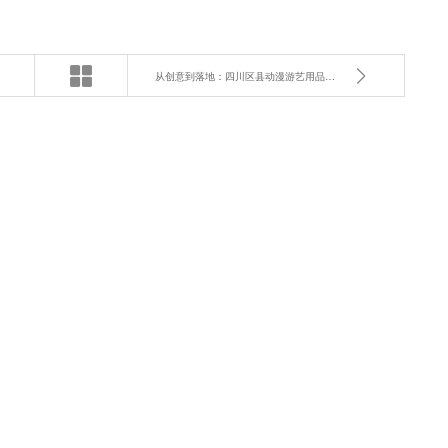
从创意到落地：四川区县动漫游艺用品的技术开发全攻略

...

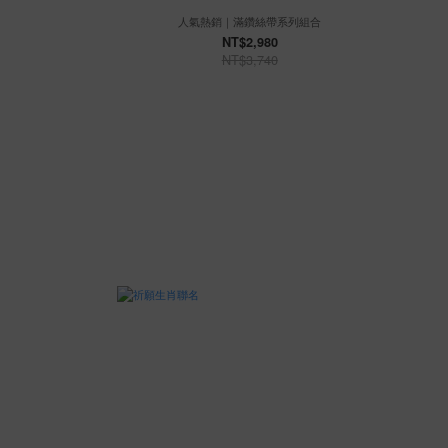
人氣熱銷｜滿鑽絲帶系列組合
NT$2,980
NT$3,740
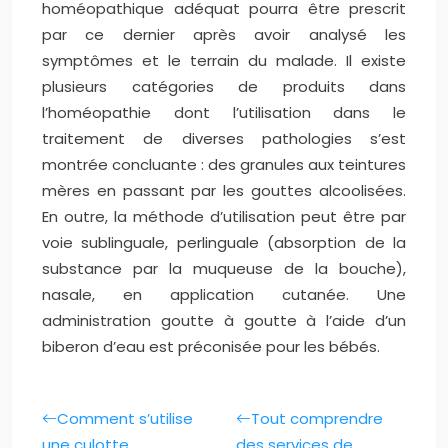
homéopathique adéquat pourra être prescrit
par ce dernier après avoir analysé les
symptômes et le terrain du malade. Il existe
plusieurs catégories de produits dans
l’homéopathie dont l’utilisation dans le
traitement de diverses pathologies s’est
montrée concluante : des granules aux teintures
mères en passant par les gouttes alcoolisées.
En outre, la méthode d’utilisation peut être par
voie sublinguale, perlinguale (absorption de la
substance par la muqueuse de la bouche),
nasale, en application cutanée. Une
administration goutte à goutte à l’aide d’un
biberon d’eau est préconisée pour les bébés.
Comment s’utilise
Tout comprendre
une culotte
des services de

_AIM OF THE TASK_
Provide only the number of lines in the listing above that contain "dans".

_EXPECTED ANSWER_
2